■ **WORK ITEM**: Whatever precedes the line containing "ntyfikowaniu problemów z" is not copied; that line and every line after it through the final one below are copied exactly, except pictures.

■ **Entries taken from a collection**:
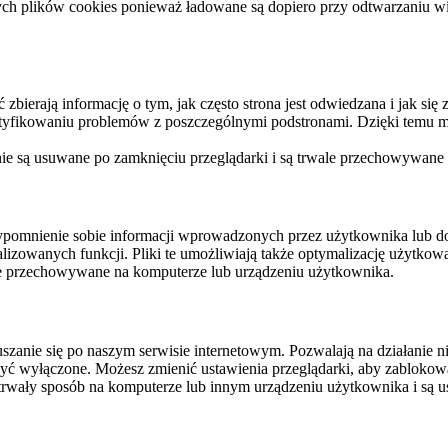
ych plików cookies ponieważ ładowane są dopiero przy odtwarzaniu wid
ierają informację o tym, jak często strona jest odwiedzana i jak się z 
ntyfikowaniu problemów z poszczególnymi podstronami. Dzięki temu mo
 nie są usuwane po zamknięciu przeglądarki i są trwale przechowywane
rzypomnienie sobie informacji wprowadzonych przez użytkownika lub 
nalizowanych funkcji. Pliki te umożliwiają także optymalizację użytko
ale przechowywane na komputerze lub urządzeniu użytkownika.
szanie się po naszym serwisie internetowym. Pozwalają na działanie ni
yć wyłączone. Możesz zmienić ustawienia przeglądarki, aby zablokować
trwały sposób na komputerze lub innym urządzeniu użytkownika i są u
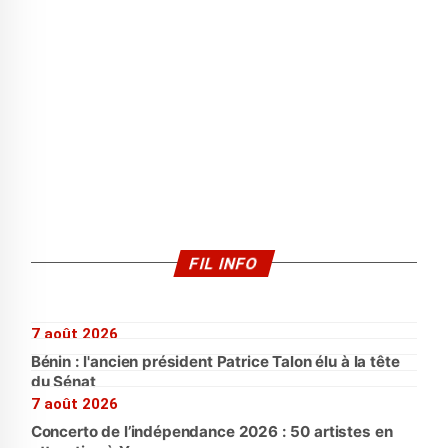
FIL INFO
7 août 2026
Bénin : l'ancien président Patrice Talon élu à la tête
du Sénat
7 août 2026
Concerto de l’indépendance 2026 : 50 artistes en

■ **RESULT OF THE EXERCISE**:
ntyfikowaniu problemów z poszczególnymi podstronami. Dzięki temu mo
 nie są usuwane po zamknięciu przeglądarki i są trwale przechowywane
rzypomnienie sobie informacji wprowadzonych przez użytkownika lub 
nalizowanych funkcji. Pliki te umożliwiają także optymalizację użytko
ale przechowywane na komputerze lub urządzeniu użytkownika.
szanie się po naszym serwisie internetowym. Pozwalają na działanie ni
yć wyłączone. Możesz zmienić ustawienia przeglądarki, aby zablokować
trwały sposób na komputerze lub innym urządzeniu użytkownika i są u
FIL INFO
7 août 2026
Bénin : l'ancien président Patrice Talon élu à la tête
du Sénat
7 août 2026
Concerto de l’indépendance 2026 : 50 artistes en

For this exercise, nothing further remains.